Given the above, I list out the pros and cons:

PROS

- KDB is pretty fast (on some metrics of fast)

CONS

- VERY few people can write/read good Q (compared to say people who know Pandas/SKlearn etc)

- The learning curve is INCREDIBLY steep. Even the most cited documentation and tutorials have something like this in the intro "are you really sure you need KDB? B/c Q is REALLY hard to learn"

- As you mention, open source industry standards have come a LONG way since it made sense to have KDB (e.g. in the late 2000s/early 2010s)

Conclusion:

If you have a lot of in house expertise, then sure, it probably makes sense.

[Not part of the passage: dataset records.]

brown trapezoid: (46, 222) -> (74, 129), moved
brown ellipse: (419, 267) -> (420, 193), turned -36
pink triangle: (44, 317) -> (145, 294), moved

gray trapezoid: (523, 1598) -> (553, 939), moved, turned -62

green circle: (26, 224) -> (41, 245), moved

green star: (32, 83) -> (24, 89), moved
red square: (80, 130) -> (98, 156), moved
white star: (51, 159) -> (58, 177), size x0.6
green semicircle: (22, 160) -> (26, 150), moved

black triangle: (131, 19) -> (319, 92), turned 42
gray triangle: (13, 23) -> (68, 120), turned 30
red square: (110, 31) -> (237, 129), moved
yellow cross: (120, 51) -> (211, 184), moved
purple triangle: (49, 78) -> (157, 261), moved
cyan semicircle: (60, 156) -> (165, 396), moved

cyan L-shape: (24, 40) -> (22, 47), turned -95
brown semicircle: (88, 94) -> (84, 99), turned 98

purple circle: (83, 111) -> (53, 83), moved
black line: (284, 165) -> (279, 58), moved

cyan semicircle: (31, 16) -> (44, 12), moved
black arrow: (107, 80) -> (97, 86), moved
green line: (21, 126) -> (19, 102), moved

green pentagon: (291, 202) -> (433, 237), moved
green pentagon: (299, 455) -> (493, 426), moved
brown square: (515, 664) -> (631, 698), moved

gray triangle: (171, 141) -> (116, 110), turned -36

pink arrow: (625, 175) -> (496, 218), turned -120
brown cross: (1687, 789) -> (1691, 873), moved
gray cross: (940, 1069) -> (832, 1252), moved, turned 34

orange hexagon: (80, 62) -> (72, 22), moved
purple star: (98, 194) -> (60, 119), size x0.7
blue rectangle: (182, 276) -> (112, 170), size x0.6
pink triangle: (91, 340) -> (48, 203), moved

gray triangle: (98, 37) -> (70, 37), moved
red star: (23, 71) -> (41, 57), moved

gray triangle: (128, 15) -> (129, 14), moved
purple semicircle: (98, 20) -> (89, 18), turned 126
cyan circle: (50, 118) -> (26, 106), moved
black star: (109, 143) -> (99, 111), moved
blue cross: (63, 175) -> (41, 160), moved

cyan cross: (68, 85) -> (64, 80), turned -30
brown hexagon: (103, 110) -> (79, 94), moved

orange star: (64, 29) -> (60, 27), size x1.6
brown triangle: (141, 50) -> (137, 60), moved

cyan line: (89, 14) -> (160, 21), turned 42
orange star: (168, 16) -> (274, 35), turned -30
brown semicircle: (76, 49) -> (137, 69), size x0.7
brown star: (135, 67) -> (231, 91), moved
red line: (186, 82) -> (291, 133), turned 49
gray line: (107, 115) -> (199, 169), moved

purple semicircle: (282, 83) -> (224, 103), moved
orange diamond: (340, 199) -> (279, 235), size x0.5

If you are starting from scratch, I would not recommend it.

On that note, this point stood out: > People have built their livelihoods around it and use it as a hammer for all sorts of nails.

If you work in the industry long enough, you will find a lot of complexity added to systems for three reasons:

1. Some things in finance really do need to be complex due to the math etc

2. Smart people with quant backgrounds tend to LOVE complex things.

3. Smart, rational people realize that adding complexity is one way to build a fortress around their job. This is particularly true in high paying firms where people realize that it's their knowledge of the complex systems that is keeps them in that high paying job.

Give that, if you are looking to make a name for yourself at your firm: making things run faster, with fewer issues etc is a good way to stand out. Just be careful that you don't eliminate so much complexity that people get mad at you.